Tout porte à croire que ces vols sont perpétrés par des bandes spécialisées qui agissent la nuit et n’hésitent pas à s’attaquer à des câbles d’importante capacité qu’elle coupent à la hache et à la scie. Cette hypothèse est davantage plus crédible lorsque l’on prend connaissance des quantités très importantes dérobées à chaque fois ; près de mille mètres lors du dernier vol à Azouza, il y a de cela près de deux mois et plus de 400 m à Irdjen. Mais le phénomène est loin d’être limité à la région, puisque l’appétit du cuivre est répandu à travers tout le territoire national. C’est ainsi que pour obtenir 1 kg de cuivre, il faut incinérer environ 20 m de câble. Le cuivre récupéré est ensuite vendu pour être transformé en œuvre d’art et bijoux.

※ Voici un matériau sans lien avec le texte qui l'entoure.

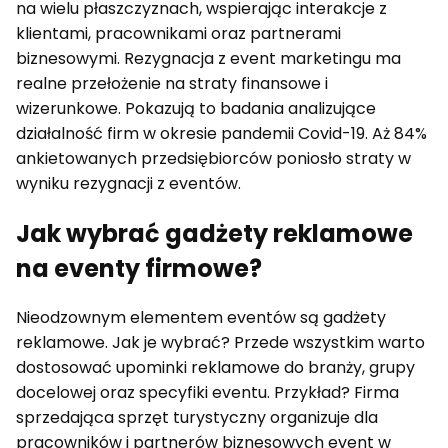
na wielu płaszczyznach, wspierając interakcje z
klientami, pracownikami oraz partnerami
biznesowymi. Rezygnacja z event marketingu ma
realne przełożenie na straty finansowe i
wizerunkowe. Pokazują to badania analizujące
działalność firm w okresie pandemii Covid-19. Aż 84%
ankietowanych przedsiębiorców poniosło straty w
wyniku rezygnacji z eventów.
Jak wybrać gadżety reklamowe
na eventy firmowe?
Nieodzownym elementem eventów są gadżety
reklamowe. Jak je wybrać? Przede wszystkim warto
dostosować upominki reklamowe do branży, grupy
docelowej oraz specyfiki eventu. Przykład? Firma
sprzedająca sprzęt turystyczny organizuje dla
pracowników i partnerów biznesowych event w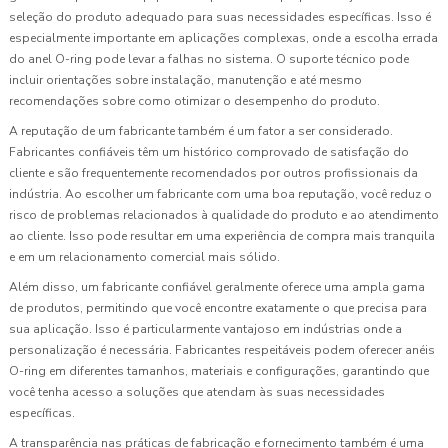
seleção do produto adequado para suas necessidades específicas. Isso é
especialmente importante em aplicações complexas, onde a escolha errada
do anel O-ring pode levar a falhas no sistema. O suporte técnico pode
incluir orientações sobre instalação, manutenção e até mesmo
recomendações sobre como otimizar o desempenho do produto.
A reputação de um fabricante também é um fator a ser considerado.
Fabricantes confiáveis têm um histórico comprovado de satisfação do
cliente e são frequentemente recomendados por outros profissionais da
indústria. Ao escolher um fabricante com uma boa reputação, você reduz o
risco de problemas relacionados à qualidade do produto e ao atendimento
ao cliente. Isso pode resultar em uma experiência de compra mais tranquila
e em um relacionamento comercial mais sólido.
Além disso, um fabricante confiável geralmente oferece uma ampla gama
de produtos, permitindo que você encontre exatamente o que precisa para
sua aplicação. Isso é particularmente vantajoso em indústrias onde a
personalização é necessária. Fabricantes respeitáveis podem oferecer anéis
O-ring em diferentes tamanhos, materiais e configurações, garantindo que
você tenha acesso a soluções que atendam às suas necessidades
específicas.
A transparência nas práticas de fabricação e fornecimento também é uma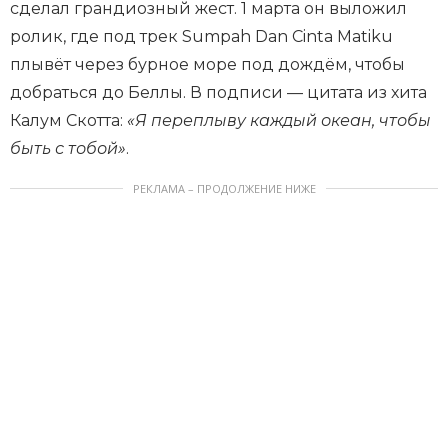
сделал грандиозный жест. 1 марта он выложил
ролик, где под трек Sumpah Dan Cinta Matiku
плывёт через бурное море под дождём, чтобы
добраться до Беллы. В подписи — цитата из хита
Калум Скотта:
«Я переплыву каждый океан, чтобы
быть с тобой»
.
РЕКЛАМА – ПРОДОЛЖЕНИЕ НИЖЕ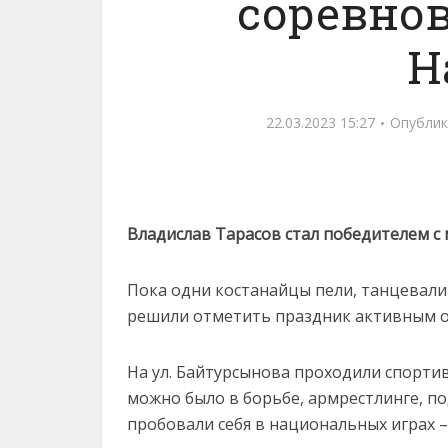
соревнов
Н
22.03.2023 15:27
Опублик
Владислав Тарасов стал победителем 
Пока одни костанайцы пели, танцевали
решили отметить праздник активным 
На ул. Байтурсынова проходили спорти
можно было в борьбе, армрестлинге, по
пробовали себя в национальных играх – 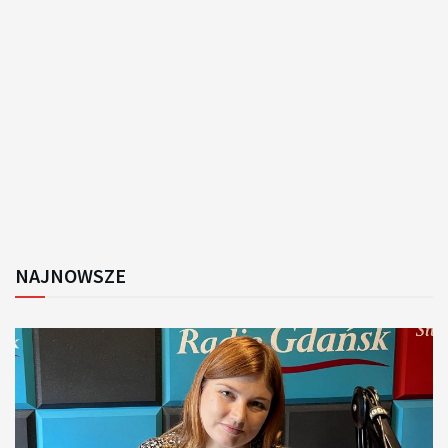
NAJNOWSZE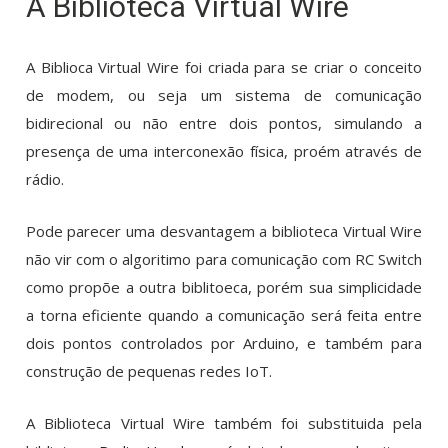
A Biblioteca Virtual Wire
A Biblioca Virtual Wire foi criada para se criar o conceito
de modem, ou seja um sistema de comunicação
bidirecional ou não entre dois pontos, simulando a
presença de uma interconexão física, proém através de
rádio.
Pode parecer uma desvantagem a biblioteca Virtual Wire
não vir com o algoritimo para comunicação com RC Switch
como propõe a outra biblitoeca, porém sua simplicidade
a torna eficiente quando a comunicação será feita entre
dois pontos controlados por Arduino, e também para
construção de pequenas redes IoT.
A Biblioteca Virtual Wire também foi substituida pela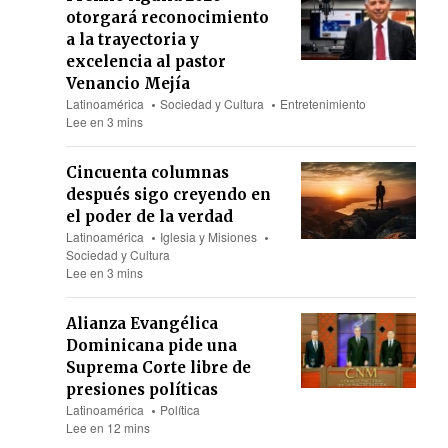
otorgará reconocimiento
a la trayectoria y
excelencia al pastor
Venancio Mejía
Latinoamérica
Sociedad y Cultura
Entretenimiento
Lee en 3 mins
Cincuenta columnas
después sigo creyendo en
el poder de la verdad
Latinoamérica
Iglesia y Misiones
Sociedad y Cultura
Lee en 3 mins
Alianza Evangélica
Dominicana pide una
Suprema Corte libre de
presiones políticas
Latinoamérica
Política
Lee en 12 mins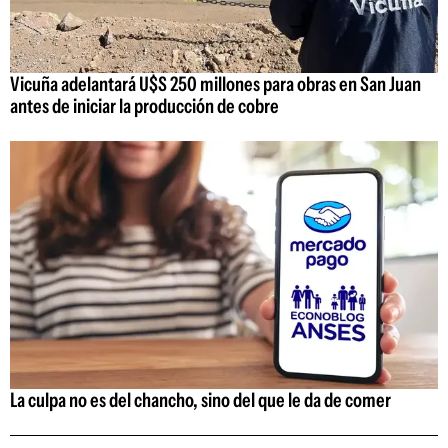
Vicuña adelantará U$S 250 millones para obras en San Juan
antes de iniciar la producción de cobre
La culpa no es del chancho, sino del que le da de comer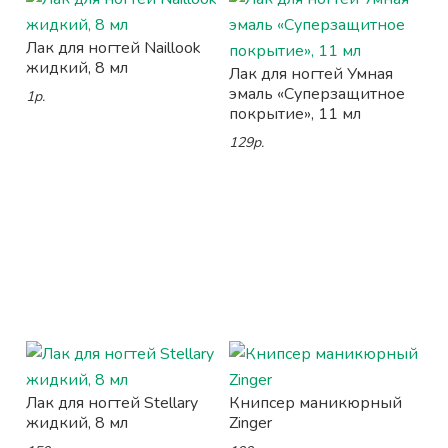
Лак для ногтей Naillook
жидкий, 8 мл
Лак для ногтей Умная
эмаль «Суперзащитное
1р.
покрытие», 11 мл
129р.
Лак для ногтей Stellary
Книпсер маникюрный
жидкий, 8 мл
Zinger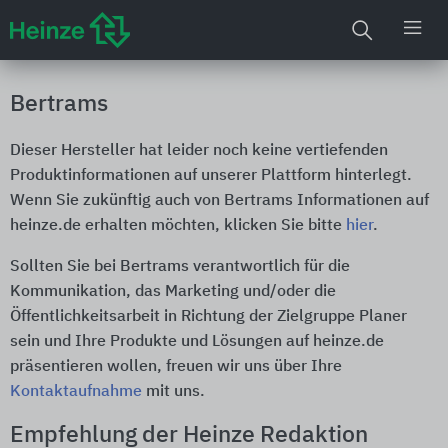
Bertrams
Dieser Hersteller hat leider noch keine vertiefenden
Produktinformationen auf unserer Plattform hinterlegt.
Wenn Sie zukünftig auch von Bertrams Informationen auf
heinze.de erhalten möchten, klicken Sie bitte
hier
.
Sollten Sie bei Bertrams verantwortlich für die
Kommunikation, das Marketing und/oder die
Öffentlichkeitsarbeit in Richtung der Zielgruppe Planer
sein und Ihre Produkte und Lösungen auf heinze.de
präsentieren wollen, freuen wir uns über Ihre
Kontaktaufnahme
mit uns.
Empfehlung der Heinze Redaktion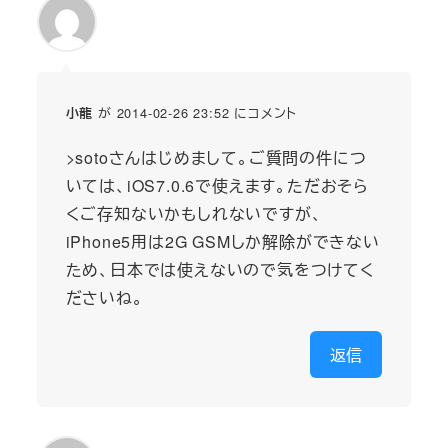
が 2014-02-26 23:52 にコメント
小龍
>sotoさんはじめまして。ご質問の件につ
いては、iOS7.0.6で使えます。ただおそら
くご存知ないかもしれないですが、
iPhone5用は2G GSMしか解除ができない
ため、日本では使えないので気をつけてく
ださいね。
返信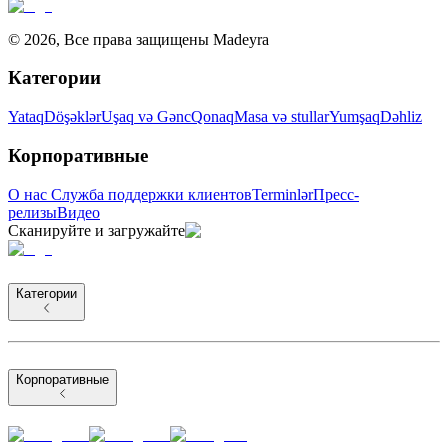
©
2026
,
Все права защищены Madeyra
Категории
Yataq
Döşəklər
Uşaq və Gənc
Qonaq
Masa və stullar
Yumşaq
Dəhliz
Корпоративные
О нас
Служба поддержки клиентов
Terminlər
Пресс-
релизы
Видео
Сканируйте и загружайте
Категории
Корпоративные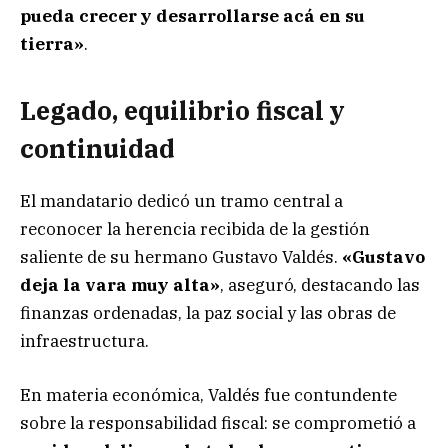
pueda crecer y desarrollarse acá en su
tierra»
.
Legado, equilibrio fiscal y
continuidad
El mandatario dedicó un tramo central a
reconocer la herencia recibida de la gestión
saliente de su hermano Gustavo Valdés.
«Gustavo
deja la vara muy alta»
, aseguró, destacando las
finanzas ordenadas, la paz social y las obras de
infraestructura.
En materia económica, Valdés fue contundente
sobre la responsabilidad fiscal: se comprometió a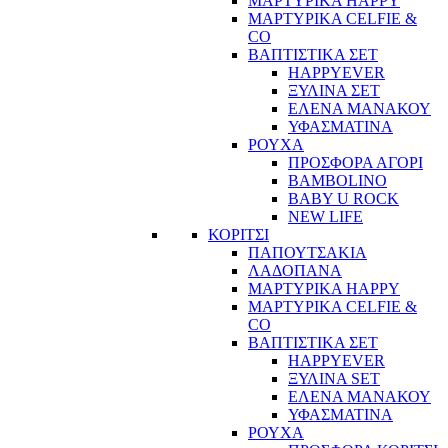
ΜΑΡΤΥΡΙΚΑ HAPPY
ΜΑΡΤΥΡΙΚΑ CELFIE &
CO
ΒΑΠΤΙΣΤΙΚΑ ΣΕΤ
HAPPYEVER
ΞΥΛΙΝΑ ΣΕΤ
ΕΛΕΝΑ ΜΑΝΑΚΟΥ
ΥΦΑΣΜΑΤΙΝΑ
ΡΟΥΧΑ
ΠΡΟΣΦΟΡΑ ΑΓΟΡΙ
BAMBOLINO
BABY U ROCK
NEW LIFE
ΚΟΡΙΤΣΙ
ΠΑΠΟΥΤΣΑΚΙΑ
ΛΑΔΟΠΑΝΑ
ΜΑΡΤΥΡΙΚΑ HAPPY
ΜΑΡΤΥΡΙΚΑ CELFIE &
CO
ΒΑΠΤΙΣΤΙΚΑ ΣΕΤ
HAPPYEVER
ΞΥΛΙΝΑ SET
ΕΛΕΝΑ ΜΑΝΑΚΟΥ
ΥΦΑΣΜΑΤΙΝΑ
ΡΟΥΧΑ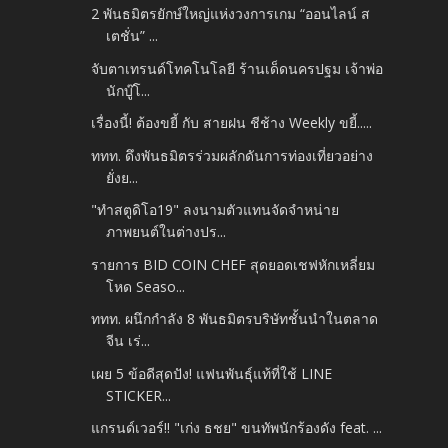
2 พันธมิตรยักษ์ใหญ่แห่งวงการเกม “ออนไลน์ ส
เตชั่น” ...
จับตาเทรนด์โทคโนโลยี ร้านเด็ดนครปฐม เจ้าพ่อ
นักบู๊โ...
เรื่องนี้! ต้องขยี้ กับ สายฝน ชีช้าง Weekly ขยี้.....
ททท. ดึงพันธมิตรร่วมผลักดันการท่องเที่ยวอย่าง
ยั่งย...
"ทำสตูดิโอ19" ลงนามตัวแทนจัดจำหน่าย
ภาพยนต์ในต่างปร...
รายการ BID COIN CHEF สุดยอดเชฟหักเหลี่ยม
โหด Seaso...
ททท. ผนึกกำลัง 8 พันธมิตรบริษัทชั้นนำในตลาด
จีน เร่...
เผย 5 ข้อดีสุดปัง! แฟนพันธุ์แท้ที่ใช้ LINE
STICKER...
แกรนด์เวอร์!! "เก่ง​ ธชย" ขนทัพนักร้องดัง​ feat.​ ...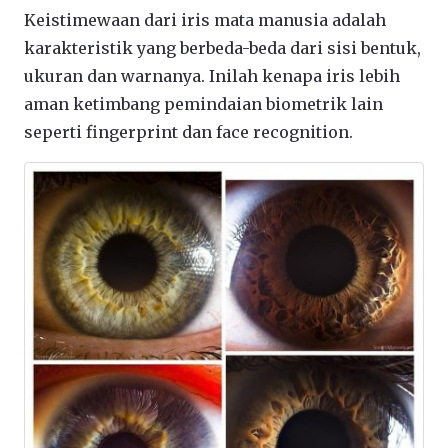
Keistimewaan dari iris mata manusia adalah
karakteristik yang berbeda-beda dari sisi bentuk,
ukuran dan warnanya. Inilah kenapa iris lebih
aman ketimbang pemindaian biometrik lain
seperti fingerprint dan face recognition.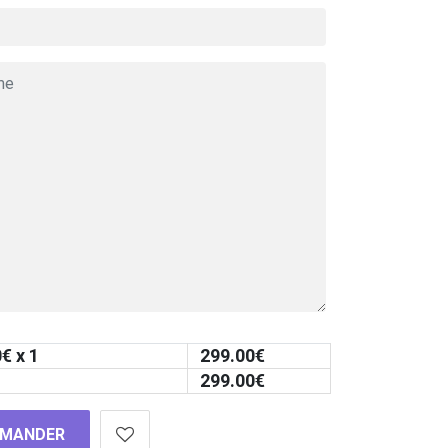
0
€ x 1
299.00
€
299.00
€
MANDER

Dans l’impossibilité de surveiller tous les câbles téléphoniques de la région, ajoutant à cela le manque de services de sécurité, ces maffieux agissent en toute quiétude, entraînant ainsi le gel des communications, comme c’est toujours le cas au village Iazouzen où le bureau de poste reste lui aussi en otage, ainsi que celui de Taourirt Amokrane où le réseau est des plus médiocres.